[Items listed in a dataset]
▼

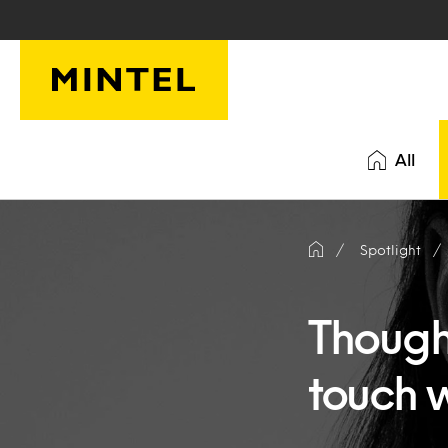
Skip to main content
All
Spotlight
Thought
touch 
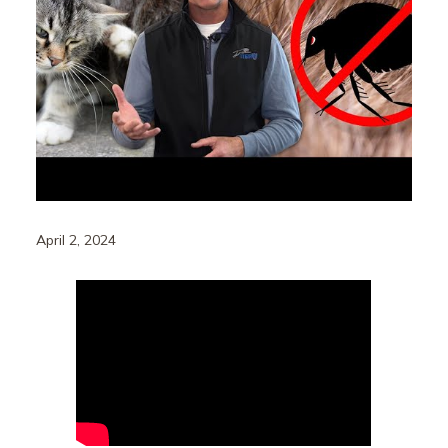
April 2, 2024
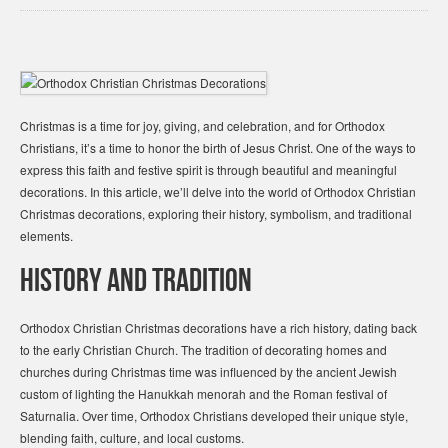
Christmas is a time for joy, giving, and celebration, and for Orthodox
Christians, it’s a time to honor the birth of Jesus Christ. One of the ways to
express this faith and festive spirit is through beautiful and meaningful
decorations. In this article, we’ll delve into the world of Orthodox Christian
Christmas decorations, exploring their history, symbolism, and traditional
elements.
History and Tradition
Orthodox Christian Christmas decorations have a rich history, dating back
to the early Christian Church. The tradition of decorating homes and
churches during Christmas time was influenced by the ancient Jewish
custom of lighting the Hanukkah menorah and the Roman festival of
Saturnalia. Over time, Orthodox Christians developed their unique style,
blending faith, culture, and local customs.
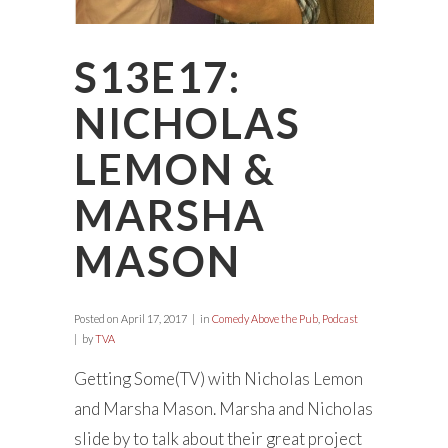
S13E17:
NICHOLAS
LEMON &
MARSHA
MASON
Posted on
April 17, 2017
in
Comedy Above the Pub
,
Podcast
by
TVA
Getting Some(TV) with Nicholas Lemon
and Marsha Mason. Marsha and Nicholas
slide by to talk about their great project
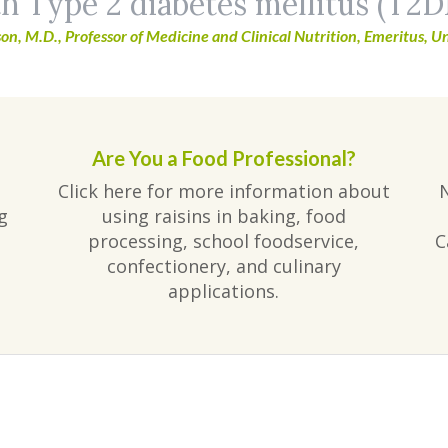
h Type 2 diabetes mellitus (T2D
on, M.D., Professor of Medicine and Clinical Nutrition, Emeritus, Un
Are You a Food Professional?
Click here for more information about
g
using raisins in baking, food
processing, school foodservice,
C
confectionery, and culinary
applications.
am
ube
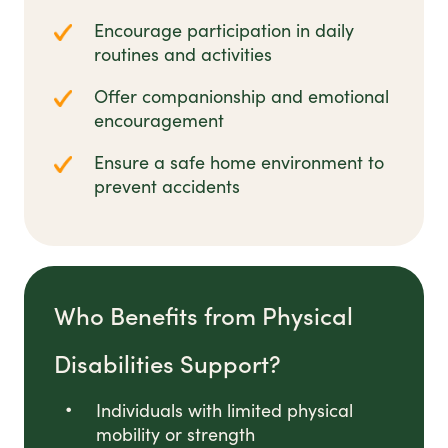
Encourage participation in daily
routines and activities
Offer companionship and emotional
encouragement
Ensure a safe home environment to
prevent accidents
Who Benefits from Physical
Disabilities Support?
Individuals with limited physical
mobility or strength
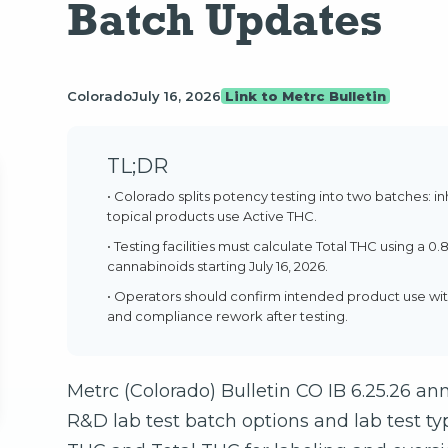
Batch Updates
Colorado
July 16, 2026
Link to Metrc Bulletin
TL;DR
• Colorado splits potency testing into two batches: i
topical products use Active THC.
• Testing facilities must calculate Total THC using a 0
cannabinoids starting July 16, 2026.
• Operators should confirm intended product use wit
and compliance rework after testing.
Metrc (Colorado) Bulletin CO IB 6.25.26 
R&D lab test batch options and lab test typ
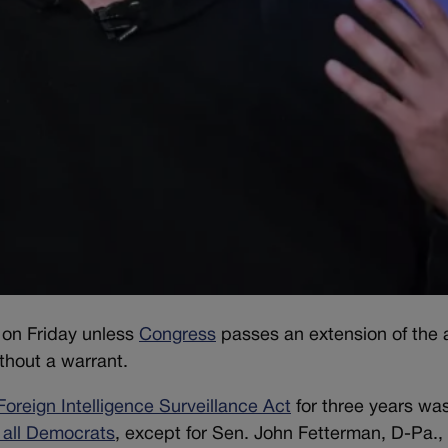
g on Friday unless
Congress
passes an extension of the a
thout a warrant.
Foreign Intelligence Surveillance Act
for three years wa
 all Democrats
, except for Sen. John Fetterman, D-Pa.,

▲

_Problem to work on_
Would you print all of the entries exactly, omitting any image?

_Problem solution_
Skip to main content
All
Spotlight
Thought
touch 
April 2, 2024
Christmas is a time for joy, giving, and celebration, and for Orthodox
Christians, it’s a time to honor the birth of Jesus Christ. One of the ways to
express this faith and festive spirit is through beautiful and meaningful
decorations. In this article, we’ll delve into the world of Orthodox Christian
Christmas decorations, exploring their history, symbolism, and traditional
elements.
History and Tradition
Orthodox Christian Christmas decorations have a rich history, dating back
to the early Christian Church. The tradition of decorating homes and
churches during Christmas time was influenced by the ancient Jewish
custom of lighting the Hanukkah menorah and the Roman festival of
Saturnalia. Over time, Orthodox Christians developed their unique style,
blending faith, culture, and local customs.
S13E17:
NICHOLAS
LEMON &
MARSHA
MASON
Posted on
April 17, 2017
in
Comedy Above the Pub
,
Podcast
by
TVA
Getting Some(TV) with Nicholas Lemon
and Marsha Mason. Marsha and Nicholas
slide by to talk about their great project
h Type 2 diabetes mellitus (T2D
on, M.D., Professor of Medicine and Clinical Nutrition, Emeritus, Un
Are You a Food Professional?
Click here for more information about
g
using raisins in baking, food
processing, school foodservice,
C
confectionery, and culinary
applications.
am
ube
Encourage participation in daily
routines and activities
Offer companionship and emotional
encouragement
Ensure a safe home environment to
prevent accidents
Who Benefits from Physical
Disabilities Support?
Individuals with limited physical
mobility or strength
Batch Updates
Colorado
July 16, 2026
Link to Metrc Bulletin
TL;DR
• Colorado splits potency testing into two batches: i
topical products use Active THC.
• Testing facilities must calculate Total THC using a 0
cannabinoids starting July 16, 2026.
• Operators should confirm intended product use wit
and compliance rework after testing.
Metrc (Colorado) Bulletin CO IB 6.25.26 
R&D lab test batch options and lab test typ
g on Friday unless
Congress
passes an extension of the a
thout a warrant.
Foreign Intelligence Surveillance Act
for three years wa
 all Democrats
, except for Sen. John Fetterman, D-Pa.,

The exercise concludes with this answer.